# [Supplied material]
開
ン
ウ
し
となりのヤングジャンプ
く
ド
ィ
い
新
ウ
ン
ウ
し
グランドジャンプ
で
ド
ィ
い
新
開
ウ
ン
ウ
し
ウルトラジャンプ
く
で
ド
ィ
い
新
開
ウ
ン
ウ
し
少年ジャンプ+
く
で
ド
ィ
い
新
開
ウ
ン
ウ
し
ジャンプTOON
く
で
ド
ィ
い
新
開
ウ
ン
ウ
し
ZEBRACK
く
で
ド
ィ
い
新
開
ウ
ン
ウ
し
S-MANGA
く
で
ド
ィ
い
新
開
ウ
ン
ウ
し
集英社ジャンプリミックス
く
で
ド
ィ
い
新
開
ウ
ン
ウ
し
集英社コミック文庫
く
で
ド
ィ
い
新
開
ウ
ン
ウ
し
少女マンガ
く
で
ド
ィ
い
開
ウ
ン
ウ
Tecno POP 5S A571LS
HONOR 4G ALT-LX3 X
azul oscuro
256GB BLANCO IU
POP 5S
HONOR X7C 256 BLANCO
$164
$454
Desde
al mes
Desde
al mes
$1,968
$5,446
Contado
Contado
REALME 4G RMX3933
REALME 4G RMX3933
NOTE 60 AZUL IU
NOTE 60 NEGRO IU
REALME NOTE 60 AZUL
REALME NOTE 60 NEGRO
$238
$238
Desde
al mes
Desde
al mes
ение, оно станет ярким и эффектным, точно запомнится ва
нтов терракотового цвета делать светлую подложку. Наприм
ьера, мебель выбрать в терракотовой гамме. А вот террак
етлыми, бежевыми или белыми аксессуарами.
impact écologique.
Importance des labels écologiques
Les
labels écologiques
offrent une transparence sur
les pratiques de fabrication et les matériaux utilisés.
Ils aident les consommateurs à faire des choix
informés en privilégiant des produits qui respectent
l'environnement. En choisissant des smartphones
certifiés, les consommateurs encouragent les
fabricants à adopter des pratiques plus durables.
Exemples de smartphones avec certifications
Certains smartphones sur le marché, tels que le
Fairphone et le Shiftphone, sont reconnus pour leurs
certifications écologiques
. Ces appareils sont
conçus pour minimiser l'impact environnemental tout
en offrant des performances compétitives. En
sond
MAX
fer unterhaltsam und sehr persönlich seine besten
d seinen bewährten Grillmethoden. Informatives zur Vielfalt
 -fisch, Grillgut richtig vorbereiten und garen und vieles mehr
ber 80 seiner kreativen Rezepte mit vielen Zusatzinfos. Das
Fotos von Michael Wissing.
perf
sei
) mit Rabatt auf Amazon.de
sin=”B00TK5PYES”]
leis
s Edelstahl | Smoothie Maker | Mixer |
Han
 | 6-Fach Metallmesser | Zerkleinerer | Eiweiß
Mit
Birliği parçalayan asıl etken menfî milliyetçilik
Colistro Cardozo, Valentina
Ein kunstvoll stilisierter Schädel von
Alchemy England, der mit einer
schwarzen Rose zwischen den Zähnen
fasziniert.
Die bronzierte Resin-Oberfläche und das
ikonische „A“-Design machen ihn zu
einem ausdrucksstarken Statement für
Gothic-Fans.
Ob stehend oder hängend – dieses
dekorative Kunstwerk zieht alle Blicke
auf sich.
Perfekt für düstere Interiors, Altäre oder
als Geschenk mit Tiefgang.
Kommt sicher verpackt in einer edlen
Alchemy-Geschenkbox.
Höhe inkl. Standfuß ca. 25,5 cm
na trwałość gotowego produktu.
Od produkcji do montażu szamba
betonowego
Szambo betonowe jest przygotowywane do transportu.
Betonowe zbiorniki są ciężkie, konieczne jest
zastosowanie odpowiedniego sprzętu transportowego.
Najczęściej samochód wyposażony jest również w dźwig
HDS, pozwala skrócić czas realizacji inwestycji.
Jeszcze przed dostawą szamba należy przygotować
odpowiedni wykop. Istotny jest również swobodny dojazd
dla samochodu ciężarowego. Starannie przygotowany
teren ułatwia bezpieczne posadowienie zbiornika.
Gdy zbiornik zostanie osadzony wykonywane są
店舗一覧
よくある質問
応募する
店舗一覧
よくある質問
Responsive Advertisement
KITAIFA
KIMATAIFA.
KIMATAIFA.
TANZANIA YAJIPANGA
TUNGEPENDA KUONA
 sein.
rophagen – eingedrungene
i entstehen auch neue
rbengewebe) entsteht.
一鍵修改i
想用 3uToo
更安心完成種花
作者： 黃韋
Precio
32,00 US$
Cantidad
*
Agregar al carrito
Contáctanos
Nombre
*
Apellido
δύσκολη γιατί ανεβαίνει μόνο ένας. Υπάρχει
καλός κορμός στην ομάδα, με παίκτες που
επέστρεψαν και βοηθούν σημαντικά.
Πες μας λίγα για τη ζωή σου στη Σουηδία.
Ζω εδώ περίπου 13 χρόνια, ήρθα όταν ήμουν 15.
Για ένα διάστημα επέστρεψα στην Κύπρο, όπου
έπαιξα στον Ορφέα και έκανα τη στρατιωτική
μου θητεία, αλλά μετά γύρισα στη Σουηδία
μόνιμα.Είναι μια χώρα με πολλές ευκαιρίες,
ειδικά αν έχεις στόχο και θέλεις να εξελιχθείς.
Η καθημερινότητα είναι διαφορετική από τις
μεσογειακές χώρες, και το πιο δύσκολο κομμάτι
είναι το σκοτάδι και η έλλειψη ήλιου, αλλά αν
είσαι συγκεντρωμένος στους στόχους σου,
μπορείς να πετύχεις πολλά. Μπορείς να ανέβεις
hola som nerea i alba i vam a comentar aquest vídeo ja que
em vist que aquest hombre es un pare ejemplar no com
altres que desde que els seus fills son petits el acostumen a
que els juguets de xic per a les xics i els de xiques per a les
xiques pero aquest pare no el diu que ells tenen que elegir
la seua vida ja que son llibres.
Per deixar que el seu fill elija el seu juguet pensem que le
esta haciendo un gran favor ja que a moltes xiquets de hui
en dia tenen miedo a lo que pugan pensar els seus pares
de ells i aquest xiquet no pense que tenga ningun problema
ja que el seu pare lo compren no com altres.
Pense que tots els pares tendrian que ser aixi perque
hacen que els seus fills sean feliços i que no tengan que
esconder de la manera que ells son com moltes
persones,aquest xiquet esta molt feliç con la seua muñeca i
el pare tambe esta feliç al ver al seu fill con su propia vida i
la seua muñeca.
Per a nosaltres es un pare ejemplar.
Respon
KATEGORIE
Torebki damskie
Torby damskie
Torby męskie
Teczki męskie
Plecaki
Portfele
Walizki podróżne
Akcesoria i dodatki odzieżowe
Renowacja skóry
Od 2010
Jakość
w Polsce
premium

# [Exercise requirements]
Within the data above, determine the number of lines that contain the word "oder"; write only that number.

# [Answer box]
2